De père en fils …

La question du choix de mon métier ne s’est jamais posée. L’évidence était là.

Il n’était pas si facile, si aisé, de sortir de son milieu, mais je n’ai jamais regretté cette décision de « marcher » sur les pas de mon père.

Je m’appelle Pierre BROSSARD et je suis né en 1702 à La Chapelle Saint Laurent (79) où Pierre, mon père, exerçait les métiers de faiseur d’escardes (cardier) et de cardeur. Mon père qui m’a tout appris…

Appris à fabriquer les cardes tout d’abord, outils à l’aide desquels on pratique le cardage. Une sorte de peignes à manches qui permet d’apprêter la laine, parfois le coton, de façon à ce qu’elle puisse être mise en oeuvre, la rendre plus douce, plus soyeuse.

Le cardier 1

Je le revois encore me montrer avec patience comment couper le cuir de veau, de bouc ou de chèvre bien tanné, en morceaux oblongs, nommés les feuillets, de la grandeur que la carde doit être,  et de les tendre ensuite sur un métier dédié, le panteur (fig 1). Une fois le feuillet « panté », piquer la peau (fig2), la percer de petits trous en lignes droites, tous à la même distance avec la « fourchette » (fig 3). Là encore, l’image de mon père me rappelant de manière obsédante, de ne surtout pas tracer de ligne, que seule l’habitude et l’expérience me guideraient sûrement et que la vitesse d’exécution viendrait avec le temps.

La peau piquée ainsi, doit être garnie de fils de fer doublés (fig 5) à deux reprises pour les fortifier, les solidifier, lesquels sont par la suite plantés dans les trous d’un crocheux (fig 6 n2), afin d’obtenir des pointes « crochées ». Puis il s’agit de rhabiller la carde en passant sur ces crocs de la colle forte pour les fixer au feuillet et en les aiguisant avec une pierre de grès très fine. Prendre le temps ensuite de les démêler, les mettre en ligne avec le fendoir (fig 9), et bien perpendiculaires avec le dresseur (fig 10).
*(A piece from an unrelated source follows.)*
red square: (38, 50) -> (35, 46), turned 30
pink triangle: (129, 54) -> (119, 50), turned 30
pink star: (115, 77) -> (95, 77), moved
La carde est ainsi prête à être vendue. Il m’a fallu des mois, des années pour acquérir ces gestes sûrs, efficaces, et pour oser prétendre contenter mon père.
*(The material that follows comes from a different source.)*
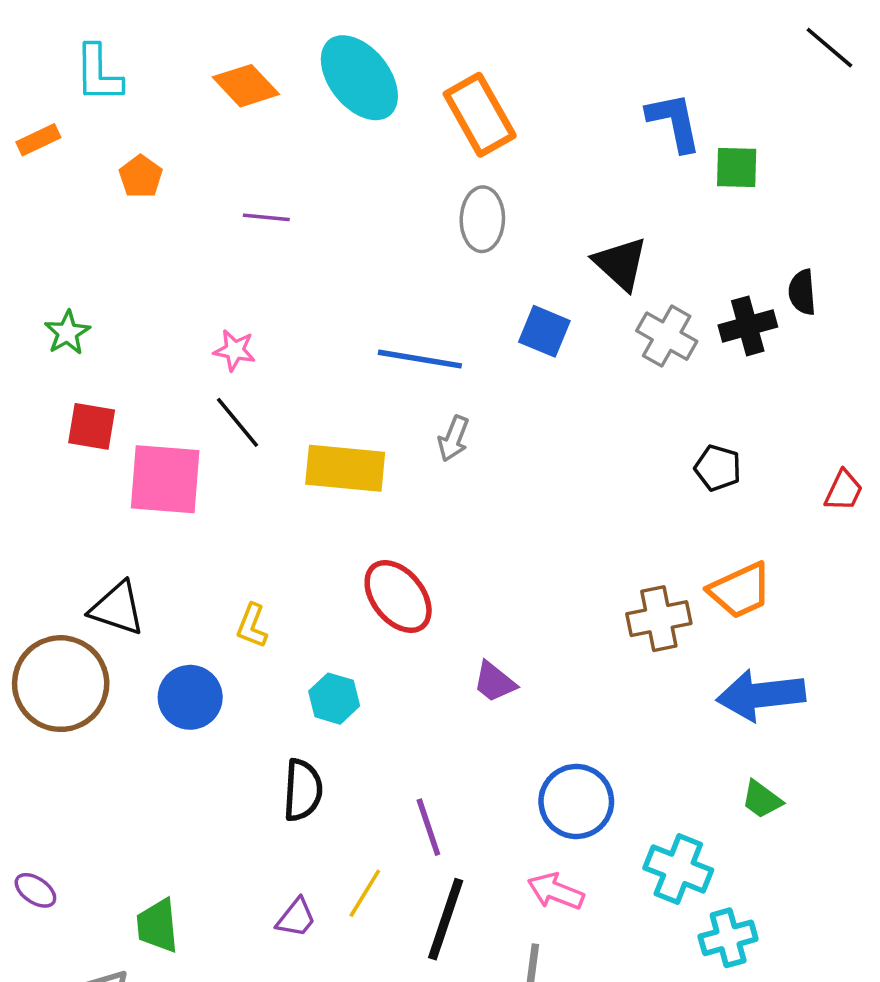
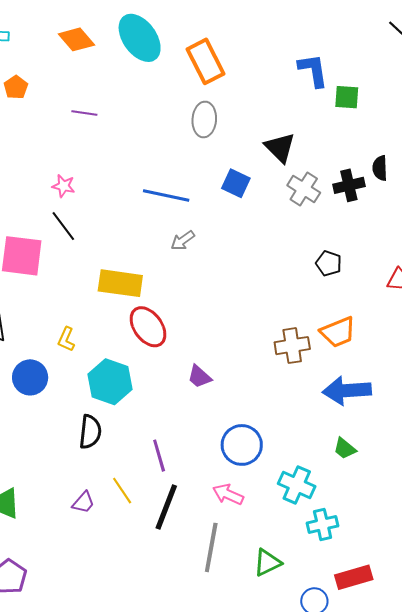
gray arrow: (453, 439) -> (183, 240), turned 30
yellow rectangle: (345, 468) -> (120, 283), moved
cyan hexagon: (334, 699) -> (110, 382), size x1.6
yellow line: (365, 893) -> (122, 491), turned -68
Mon père qui m’a ensuite enseigné l’art du cardeur…

Le cardage est une opération très délicate et il faut avant tout chose, éplucher la laine avec les doigts, l’écharpir, la démêler, et seulement ensuite en garnir d’une première fine couche l’une des cardes. Il s’agit alors de séparer les fibres, les caresser avec la 2ème carde et recommencer encore et encore ce même geste. Remettre une autre fine couche de toison par dessus la 1ère et réitérer les mêmes gestes. Lorsque les cardes sont pleines il suffit d’enlever la nappe de fibres cardées avec beaucoup de délicatesse. La finesse de cet ouvrage s’apprend là aussi avec le temps et la pratique …

Le cardage

Souvent j’ai senti mon père exaspéré lorsque je cardais trop légèrement, le risque étant de laisser dans la laine des petits flocons plus durs et qui donneront après filage un fil inégal. Ou au contraire quand je cardais avec une main trop pesante et que je brisais la laine. Je l’entends encore soupirer après mes maladresses … Mais combien j’aimais le voir perdre de sa gravité et montrer brièvement son émotion lorsque j’arrivais à lui donner satisfaction.
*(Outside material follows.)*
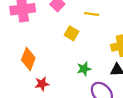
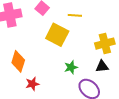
yellow square: (71, 33) -> (57, 35), size x1.6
Ces métiers, ces savoir-faire que je tiens de mon père, je les ai appris à mon fils Pierre Antoine. Transmettre ce que l’on m’a donné, ce que j’ai reçu …

Dès cet instant, j’ai compris le plaisir, le bonheur qu’a pu ressentir mon père à m’enseigner son art. Vivre ainsi dans une étroite proximité avec son fils, lui apprendre son expérience, lui transmettre tout son savoir, le voir parcourir le même chemin…

Et ce jour où le résultat de son travail devient meilleur que le sien, ressentir cette émotion si intense, ce pur moment d’orgueil d’un père.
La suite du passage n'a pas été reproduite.